Luís Gomes: Tu diz, no caso, já pensar a eleição para prefeitura com a do governo do Estado?

Bruna Rodrigues: Claro. E eu sustento, com argumentos, porque, nesse projeto de quatro anos, nós podemos ter uma composição ampla. Se o Melo ganhar a eleição, ele é um forte candidato ao governo do Estado. E ele vem com muitas chances. Nós precisamos, primeiro, derrotar o Melo. Essa precisa ser a missão de todo mundo que entende que nós precisamos ter essa cidade de volta para os porto-alegrenses e não para as empresas.

Luís Gomes: Quanto ao PCdoB, alguma chance da Manuela ser candidata ou pleitear ser candidata?

Bruna Rodrigues: Eu acredito que sim, eu acredito que sim. A Manuela fala bastante da gente não começar a discussão pelos nomes, porque, se tu começa pelos nomes, tu já baliza o debate. Mas a Manuela, em 2020, teve um papel fundamental, fundamental. Fazia muito tempo que eu não via tantas famílias na rua, tantas bandeiras nas janelas, tanta esperança, mesmo que nós tenhamos perdido a eleição. E eu acredito que, se nós tivéssemos arrancado juntos, desde o primeiro turno, nós podíamos ter vencido a eleição, eu acredito nisso. A Manuela foi o rosto que representou esse levante, que defendeu a importância de ter uma bancada antirracista. Nós chamamos, eu chamo de Bancada Negra, que defendeu a importância de nós termos uma Bancada Negra. Então, foi também uma embaixadora desses sonhos de uma cidade mais popular. Eu conheço a Manuela, convivo com ela há bastante tempo e sei que a Manuela vai ser uma ótima perfeita, porque ela é muito humana.

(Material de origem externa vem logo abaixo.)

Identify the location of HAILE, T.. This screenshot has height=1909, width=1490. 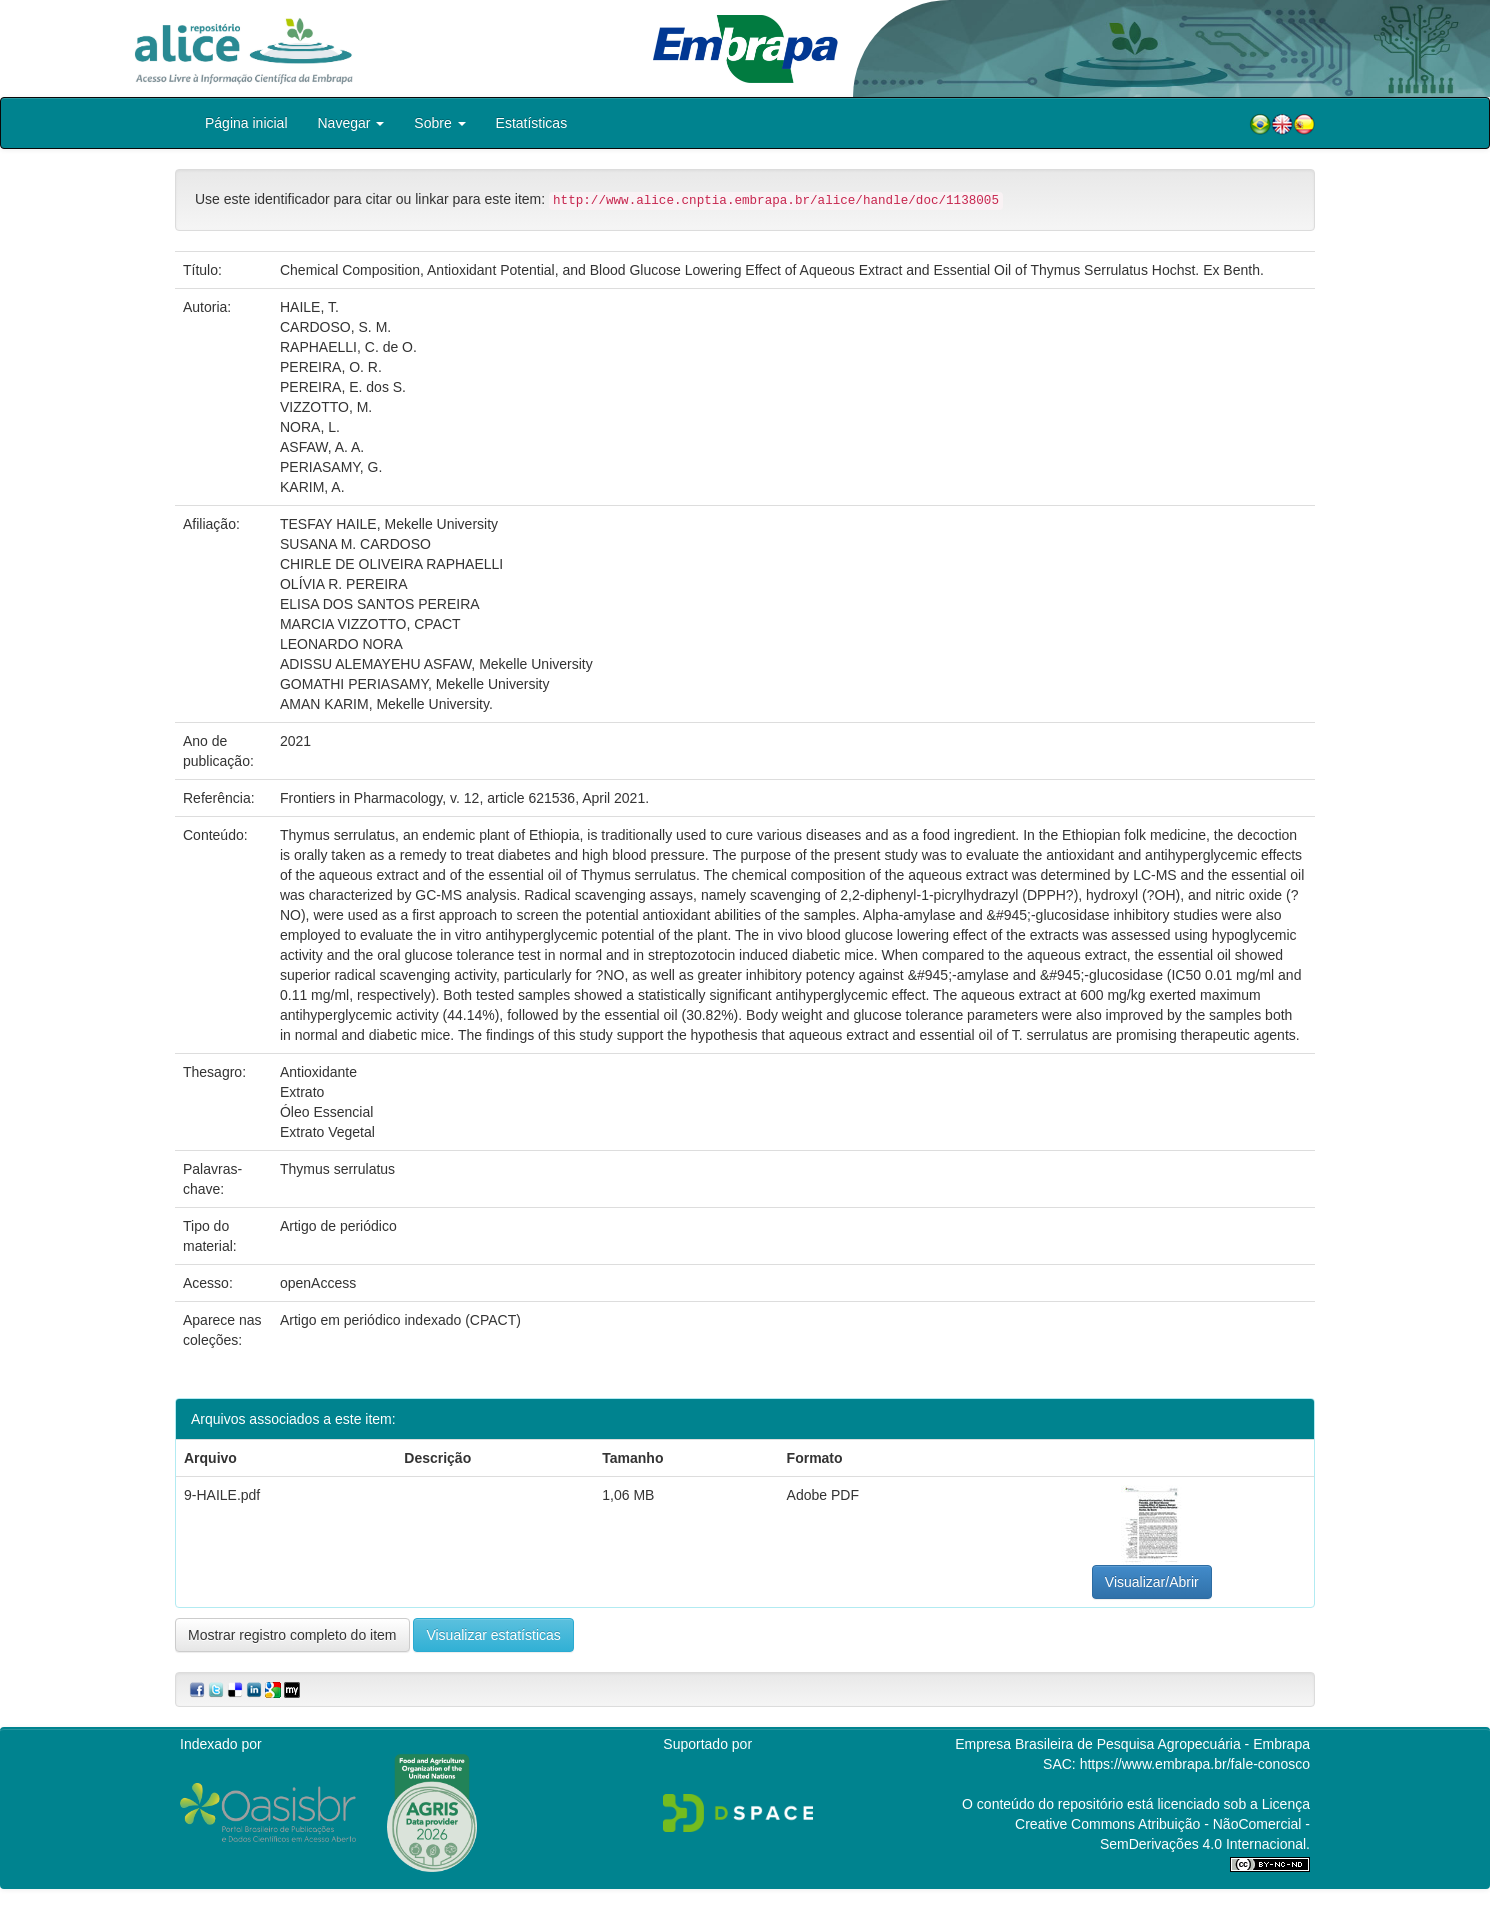
(309, 307).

Luís Gomes: Mas ela quer? Eu pergunto se ela quer participar, porque, na última eleição, em 2022, ela não concorreu.

Bruna Rodrigues: Assim, foram vários os elementos que fizeram que a Manuela não estivesse nessa eleição. Nós não podemos correr esse risco de novo. Fez falta a Manuela na eleição, as pessoas confiam, acreditam, gostam da Manuela. Nós não podemos perder nenhum de nós. Eu boto muita fé que a gente vai construir um projeto, tenho trabalhado para isso, sou presidente de um partido, que a gente vá conseguir garantir a unidade necessária para enfrentar 2024, olhando para 2026.